Top: Experimental phantom. Middle: log2 of S440 signal by LS-3P. Bottom: log2 of S440 signal by HLP.

Fig. 4.

Signals from background scan. Left: all signals. Right: mean signal.

IV. CONCLUSIONS AND FURTHER WORK

A. Conclusions

In this work, we showed that the LS-3P algorithm for Raman spectroscopy is sensitive to variations in the background signal when the nanoparticle signal of interest is weak. We proposed a novel algorithm (HLP) that is more robust to such background variations. Improved performance was shown for both simulated and experimental data. The simulated data was generated by digitally combining weighted instances of experimentally obtained background and nanoparticle spectra.
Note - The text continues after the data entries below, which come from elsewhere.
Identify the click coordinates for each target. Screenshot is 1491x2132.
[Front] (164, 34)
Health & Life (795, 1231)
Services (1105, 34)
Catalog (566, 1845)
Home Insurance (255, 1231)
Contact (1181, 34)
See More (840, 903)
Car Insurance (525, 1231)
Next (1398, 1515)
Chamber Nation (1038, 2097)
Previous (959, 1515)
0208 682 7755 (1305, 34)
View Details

The experimental data was obtained from serially diluted in vitro solutions of Raman-enhanced gold nanoparticles.

B. Further work

While the background signal in our experimental data was of an artificial nature (obtained from a color printout from an office printer), we expect the HLP algorithm to become useful for future in vivo experiments, where inherent tissue variations or variations in ambient light may cause background signal variations. A likely example is joint white light and Raman colonoscopy, where both the tissue background and the intensity of the LED light reflecting from the colon wall may vary. The varying contributions of ambient light cannot be generally captured by a low-order polynomial. In our future work, we will also further characterize the quantitative accuracy of the HLP algorithm in terms of its ability to estimate the concentration of one or more nanoparticle solutions. Second, we will evaluate the merits of a Poisson instead of Gaussian noise model in decreasing the lowest detectable nanoparticle concentration. Third, we will examine the performance of HLP for multiplexed spectroscopy (K > 2). Lastly, we will evaluate the performance of HLP for in vivo imaging data (eg., in mice or in pig colon).